At its core, the server provides structured context management. Every request from Claude is enriched with a snapshot of the project’s current state, including file hierarchies, commit history, and any domain‑specific rules defined in the prompt templates. This ensures that the assistant’s responses are always grounded in the actual codebase, preventing hallucinations or out‑of‑scope suggestions. The server also enforces guidelines—such as coding style, security best practices, or architectural patterns—by validating prompts against a set of rules before they are forwarded to Claude.

The intelligent prompting system is another cornerstone. Rather than sending raw text, the server pulls from a library of XML‑based prompt templates that encode context, constraints, and desired output formats. These templates are versioned and can be overridden per project or per conversation, giving developers fine‑grained control over how Claude interprets tasks.

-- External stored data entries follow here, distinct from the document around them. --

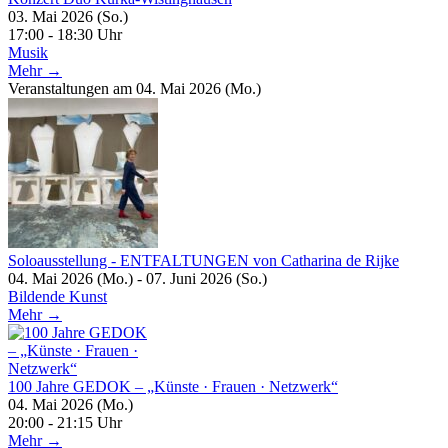
03. Mai 2026 (So.)
17:00 - 18:30 Uhr
Musik
Mehr →
Veranstaltungen am 04. Mai 2026 (Mo.)
Soloausstellung - ENTFALTUNGEN von Catharina de Rijke
04. Mai 2026 (Mo.) - 07. Juni 2026 (So.)
Bildende Kunst
Mehr →
100 Jahre GEDOK – „Künste · Frauen · Netzwerk“
04. Mai 2026 (Mo.)
20:00 - 21:15 Uhr
Mehr →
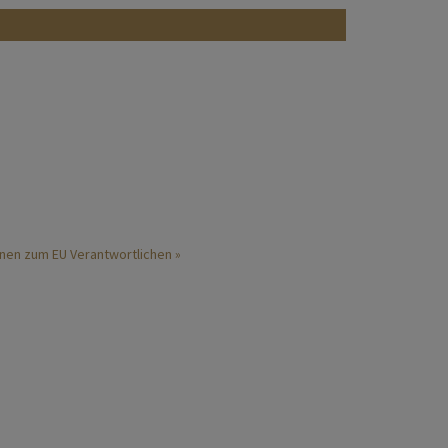
nen zum EU Verantwortlichen »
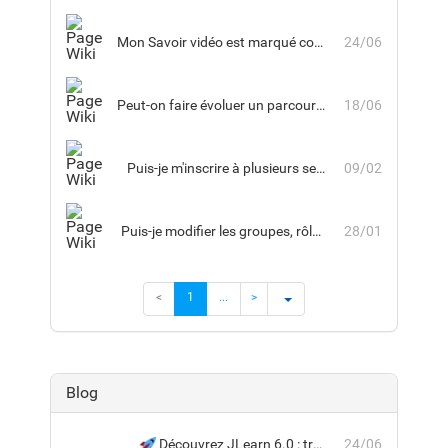
Mon Savoir vidéo est marqué comme « Terminé », mais la progression affichée est inférieure à 100 %. Est-ce normal ?
24/06
Peut-on faire évoluer un parcours déjà utilisé par des apprenants ? Garde-t-on l’historique des participations ?
18/06
Puis-je m'inscrire à plusieurs sessions d'une même formation
09/02
Puis-je modifier les groupes, rôles ou workflows standard dans JLearn ?
28/01
<
1
...
>
Blog
Découvrez JLearn 6.0 : traçabilité renforcée, validation humaine et pilotage avancé de vos parcours
24/06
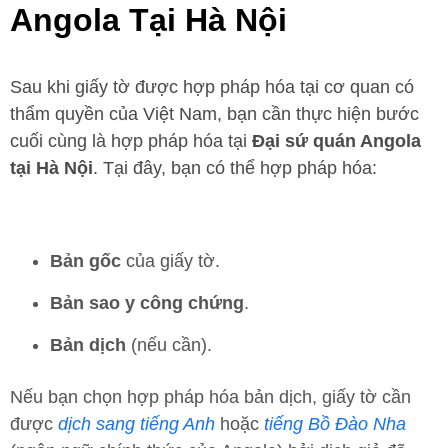
Angola Tại Hà Nội
Sau khi giấy tờ được hợp pháp hóa tại cơ quan có
thẩm quyền của Việt Nam, bạn cần thực hiện bước
cuối cùng là hợp pháp hóa tại
Đại sứ quán Angola
tại Hà Nội
. Tại đây, bạn có thể hợp pháp hóa:
Bản gốc
của giấy tờ.
Bản sao y công chứng
.
Bản dịch
(nếu cần).
Nếu bạn chọn hợp pháp hóa bản dịch, giấy tờ cần
được
dịch sang tiếng Anh
hoặc
tiếng Bồ Đào Nha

Error handling is baked in: if a prompt violates a rule or the assistant produces an invalid snippet, the server can flag it and request clarification before any changes are applied.

For developers, this translates into a seamless workflow. The server’s Git integration automatically generates smart commit messages that reflect the assistant’s changes, while its file system hooks allow Claude to add or modify files directly. The demo Todo List application showcases this integration in a full‑stack Java EE/Quarkus project, illustrating how REST APIs, database access, UI templating, and testing can all be scaffolded or updated by the AI without leaving the IDE. This is particularly useful in rapid prototyping, onboarding new team members, or maintaining legacy code where a conversational AI can surface best practices and documentation on demand.

Unique advantages of this MCP server include its context‑aware validation—ensuring that every AI‑generated artifact complies with project policies—and its template‑driven prompting, which reduces the cognitive load on developers by providing consistent, reusable instructions. By exposing these capabilities through MCP, the server can be plugged into any Claude‑compatible client, making it a versatile component for modern AI‑enhanced development pipelines.